80% of survey respondents knew about Kanye’s love life while only 15 percent knew that length makes a password stronger
HighSpeedInternet.com decided that its contribution to the effort would be to demonstrae how bad America’s password security knowledge still is by comparing it the general knowledge of what amounts to pop culture trivia.
A basic rule of current pop culture is never bet against the attention-grabbing talents of Kanye West, the critically acclaimed hip-hop artist and music producer who is also married to a Kardashian, one of the royal families of reality TV. That rule holds true even in the world of digital ID and password security.

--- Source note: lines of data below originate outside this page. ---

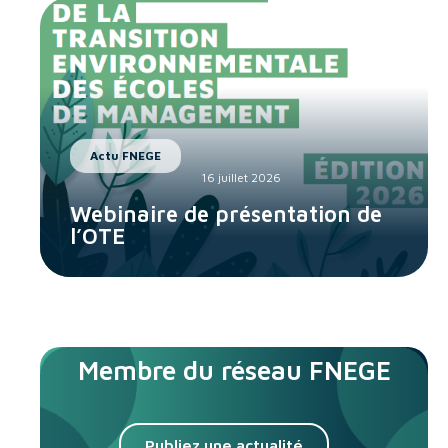
Actu FNEGE
16 juillet 2026
Webinaire de présentation de
l’OTE
Membre du réseau FNEGE
Publiez une actualité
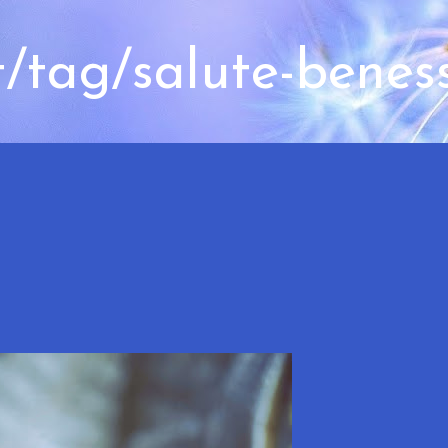
t/tag/salute-benes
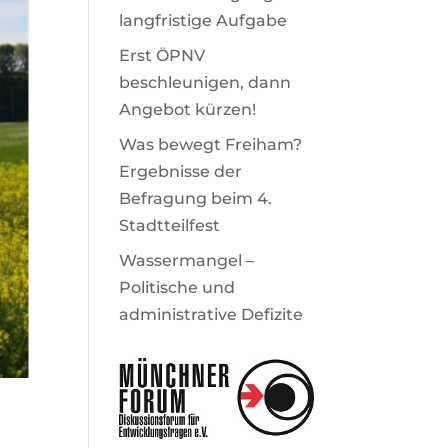
langfristige Aufgabe
Erst ÖPNV
beschleunigen, dann
Angebot kürzen!
Was bewegt Freiham?
Ergebnisse der
Befragung beim 4.
Stadtteilfest
Wassermangel –
Politische und
administrative Defizite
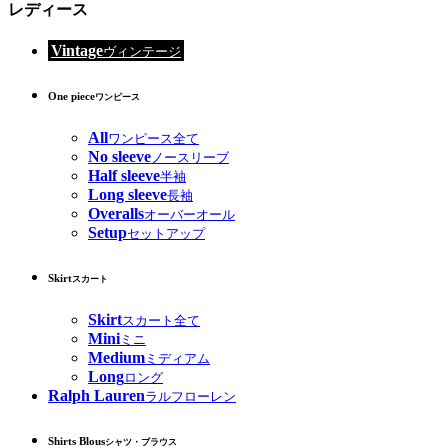
レディース
Vintage
ヴィンテージ
One piece
ワンピース
All
ワンピース全て
No sleeve
ノースリーブ
Half sleeve
半袖
Long sleeve
長袖
Overalls
オーバーオール
Setup
セットアップ
Skirt
スカート
Skirt
スカート全て
Mini
ミニ
Medium
ミディアム
Long
ロング
Ralph Lauren
ラルフローレン
Shirts Blous
シャツ・ブラウス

In fact, 80 percent of the consumers polled could identify West as “Kim Kardashian’s” husband— “perhaps the most surprising part was that male respondents actually got this question right 14 percent more than women,” the report noted. No matter the gender divide, only 15 percent of survey respondents knew that “length makes a password stronger.”
America’s password security knowledge vs. football and Star Wars
Justin Timberland also carries more currency than does password security, the survey report suggests. That’s because 75 percent of respondents successfully identified him as the main performer at the 2018 Super Bowl halftime show, while just 22 percent could “correctly identify the strongest password from two options,” the report said.
To the delight of many football fans, Brady and his Patriots lost the 2018 Super Bowl to the Philadelphia Eagles. But Brady, it seems, is still more popular than password security. More than half of respondents—53 percent—know that Brady was involved in the football-inflation controversy known at “Deflatgate.” But only 14 percent of respondents know that “monthly password changes don’t improve password security,” according to the report.
“As part of the investigation, league officials requested access to Brady’s cellphone records,” the report said, striking a humorous note. “Brady refused to provide those records, showing that even Super Bowl MVPs have personal data on their devices they’d like to keep private.”
But there is hope for password security in this battle against pop culture. Jar Jar Binks is the much maligned character from the prequel “Star Wars” movies, and perhaps one of the few towering figures from pop culture who can attract more disdain than Tom Brady or Kanye West. More people knew how to tell if their identity had been stolen then knew which movie debuted the character of Jar Jar.
“The collective and determined effort by ‘Star Wars’ fans to forget about the debacle of putting Jar Jar Binks in the first prequel seems to be paying off,” the report said. “This was the one section where people knew more about identity theft than pop culture.”